The Guardian understands the UK is so far resisting requests to commit a percentage of its first doses to the fund, though it has contributed £500m to the global vaccine-sharing scheme Covax and increased its funding of the World Health Organization (WHO) after the Trump administration in the US announced it was withdrawing from the group.

“Our ambition is to defeat this virus by working together globally to develop, mass produce and distribute a vaccine,” a British government spokesman said. “We are ensuring that people in the UK have access to a coronavirus vaccine once one meets robust standards of safety and effectiveness, but we’re also actively supporting equitable distribution in developing countries.”

The intention to create the buffer was announced by the WHO, but it is yet to give details of the size of the stockpile and how it would operate.
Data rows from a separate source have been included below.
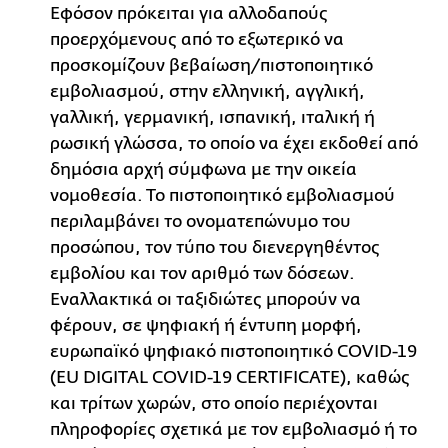
Εφόσον πρόκειται για αλλοδαπούς
προερχόμενους από το εξωτερικό να
προσκομίζουν βεβαίωση/πιστοποιητικό
εμβολιασμού, στην ελληνική, αγγλική,
γαλλική, γερμανική, ισπανική, ιταλική ή
ρωσική γλώσσα, το οποίο να έχει εκδοθεί από
δημόσια αρχή σύμφωνα με την οικεία
νομοθεσία. Το πιστοποιητικό εμβολιασμού
περιλαμβάνει το ονοματεπώνυμο του
προσώπου, τον τύπο του διενεργηθέντος
εμβολίου και τον αριθμό των δόσεων.
Εναλλακτικά οι ταξιδιώτες μπορούν να
φέρουν, σε ψηφιακή ή έντυπη μορφή,
ευρωπαϊκό ψηφιακό πιστοποιητικό COVID-19
(EU DIGITAL COVID-19 CERTIFICATE), καθώς
και τρίτων χωρών, στο οποίο περιέχονται
πληροφορίες σχετικά με τον εμβολιασμό ή το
As more vaccines approach regulatory approval, attention is turning to the task of vaccinating enough of the world’s population to end the acute stage of the pandemic.

Katherine O’Brien, director of the WHO’s immunisation department, said this week the discovery of an effective vaccine was like building a base camp on Mount Everest. “The climb to the peak is really about delivering the vaccines,” she said.

Wealthy countries have reserved several times more vaccine doses than their populations will require, though some of the formulations they have secured may be found to be ineffective. The buying frenzy has raised fears that poorer countries may not receive adequate vaccine supplies until at least 2024.

The German president, Frank-Walter Steinmeier, highlighted the danger in a speech on Wednesday, saying the world needed to recognise that “it is in our own, enlightened interest to vaccinate some people in all countries first, and not all people in just a few countries first”.

Distributing Covid-19 vaccines has been described as one of the largest mass undertakings ever, requiring deep reserves of not just the inoculations but equipment such as vials, dry ice and refrigerators. Unicef announced last month that it was beginning to amass a stockpile of around 520m syringes in anticipation of the rollout.

Experts have warned that “vaccine nationalism” – in which countries prioritise inoculating their own populations before others – will needlessly prolong the pandemic by years.

In a call with reporters last week, Seth Berkley, the chief executive of Gavi, a global vaccine fund, cited Northwestern University research showing that if the first 2bn doses of Covid-19 vaccines were distributed proportionally by national population, worldwide deaths would reduce by 61%.

If the doses were monopolised by the world’s 50 richest countries, the global toll would fall by 33%, the study said. “[That is] the hard truth about this pandemic. Until everyone is safe no one is safe,” Berkley said.